Холодный ужас ледяным веянием прошел у меня по душе. В этот миг я совсем не понимал жизнь.
(Петровская 1903-а, 19)
Сходным образом описана блоковская Незнакомка: она, видимо, является проституткой, появляющейся в ресторане «каждый вечер, в час назначенный».
В произведениях Петровской и Блока встречаются также некоторые другие общие детали: «громадные шляпы» с «пышными страусовыми перьями» (Петровская) — «шляпа с траурными перьями» (Блок); или «тонкая, сверкающая кольцами рука» — «в кольцах узкая рука». У обеих авторов мужские персонажи воспринимают встречу с женщиной как ощущение в мозгу. У Петровской:
— Ты помнишь? — спросил я ее, и в этот момент чья-то жестокая рука сжала мозг…
У Блока:
Вышеперечисленные совпадения можно объяснить тем, что они являются общими культурными клише. Городской милье, падшая женщина (проститутка), алкоголь (наркотик), ночь и электронный свет — типичные образы из репертуара тогдашней литературы.

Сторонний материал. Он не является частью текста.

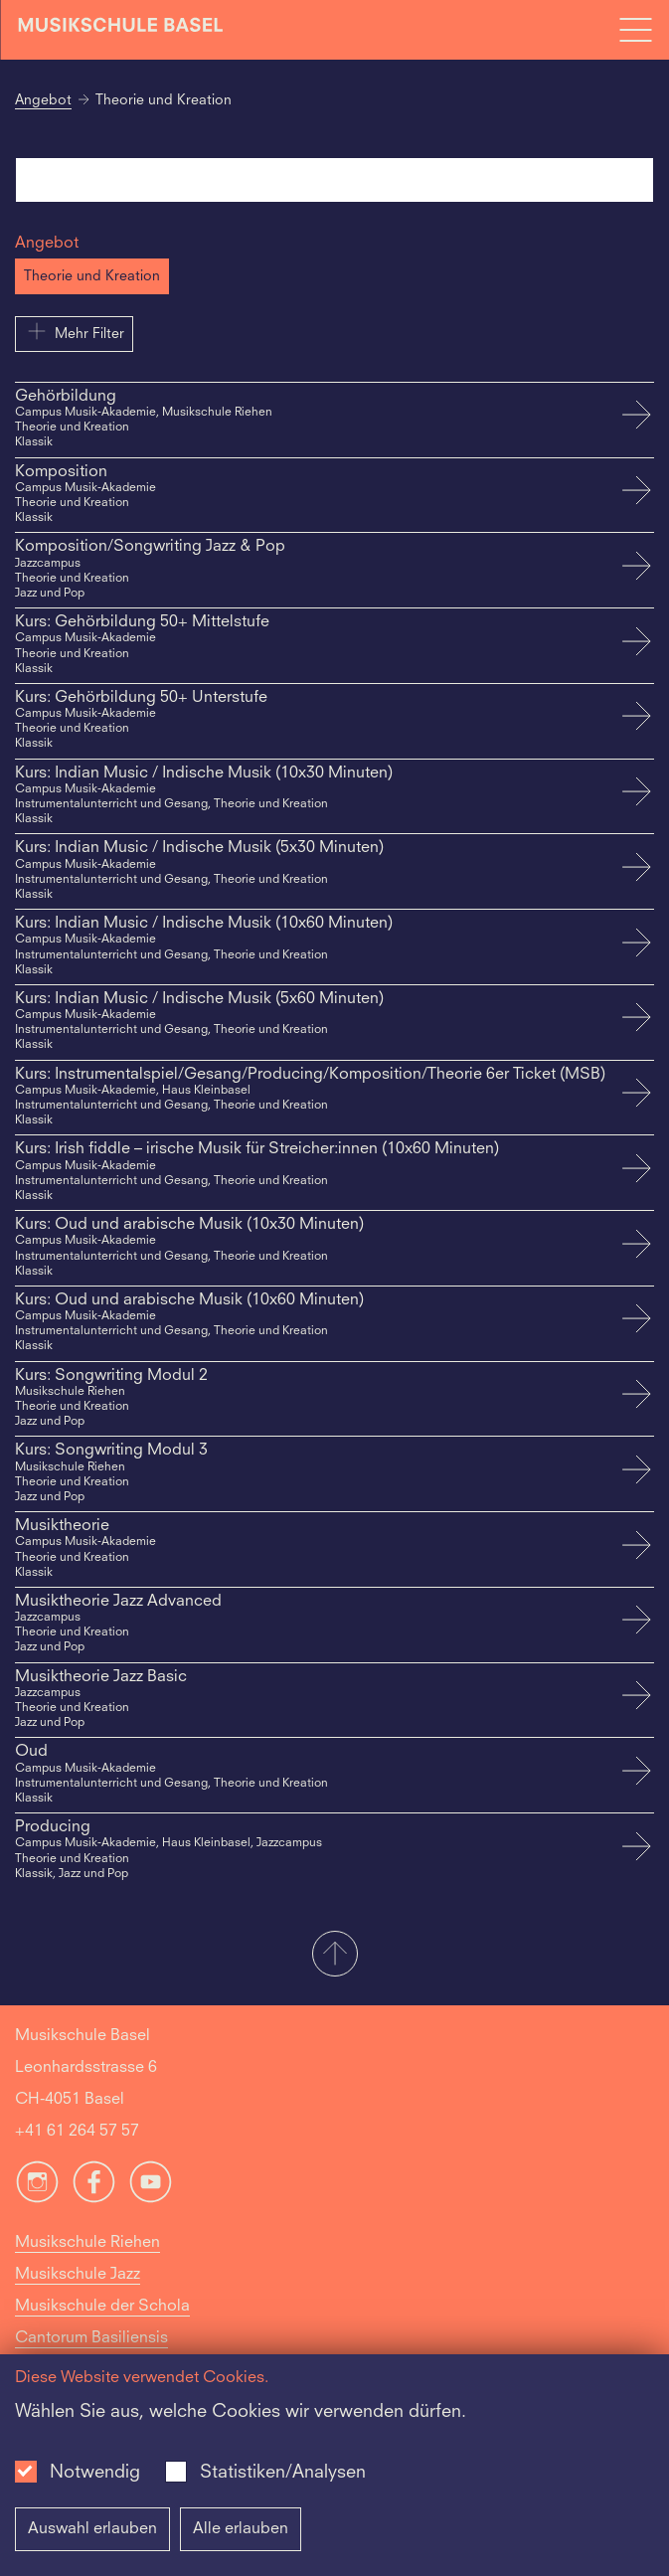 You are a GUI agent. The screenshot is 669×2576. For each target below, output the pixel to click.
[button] (334, 1955)
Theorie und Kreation (92, 276)
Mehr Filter (74, 331)
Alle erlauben (240, 2529)
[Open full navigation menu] (635, 30)
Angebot (43, 100)
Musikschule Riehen (87, 2243)
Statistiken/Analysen (283, 2473)
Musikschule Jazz (77, 2275)
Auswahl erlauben (92, 2529)
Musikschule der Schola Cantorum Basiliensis (102, 2322) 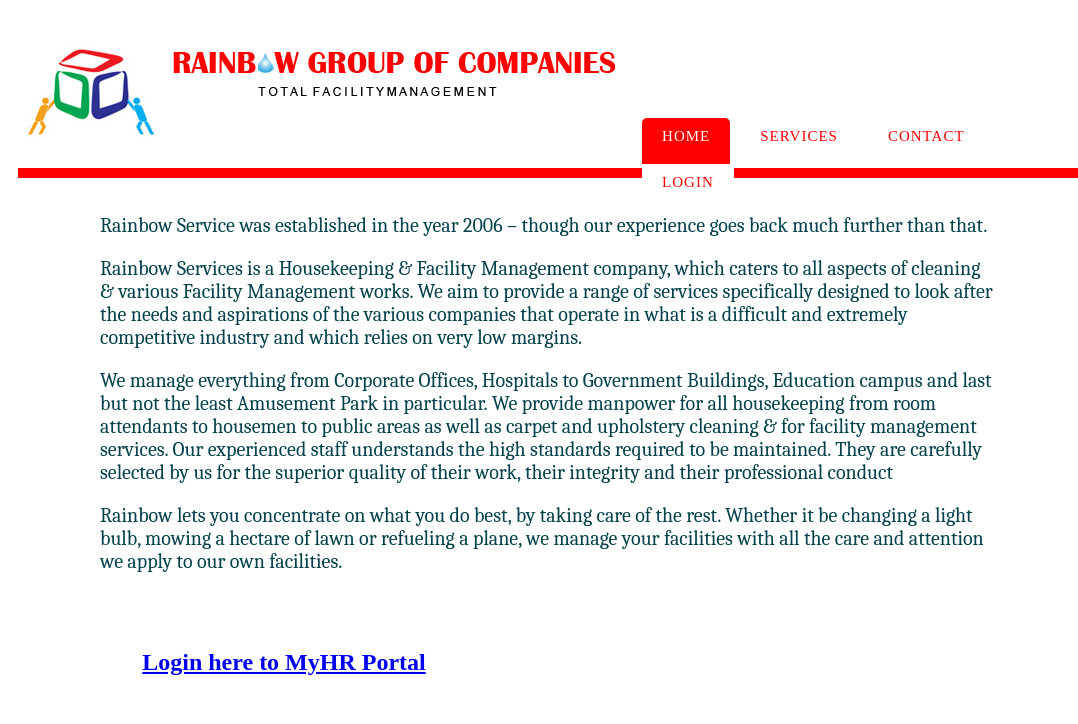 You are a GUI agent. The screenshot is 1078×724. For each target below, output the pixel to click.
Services (799, 136)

В декадентской литературе одинокая женщина, странствующая в городском пространстве, превратилась в штамп, повторяющийся также в литературе о «новой женщине». Исходным текстом этого образа является творчество Бодлера (или бодлерианство)[343]. Как показывает исследование Ваннера (Wanner 1996, 189–194), сходство блоковской поэзии с творчеством Бодлера отмечалось многими исследователями. Множество всевозможных отсылок свидетельствует, скорее всего, о том, что «Незнакомка» создана из культурных клише. И не исключено, что рассказ Петровской мог служить одним из претекстов для стихотворения Блока. С большей вероятностью можно говорить о том, что Блок знал рассказ Петровской, опубликованный в альманахе «Гриф». Альманахи были в библиотеке Блока (Библиотека 1986, 205). И в том же альманахе, в котором вышла «Она», были напечатаны произведения, например, Бальмонта, Брюсова, Белого и Волошина.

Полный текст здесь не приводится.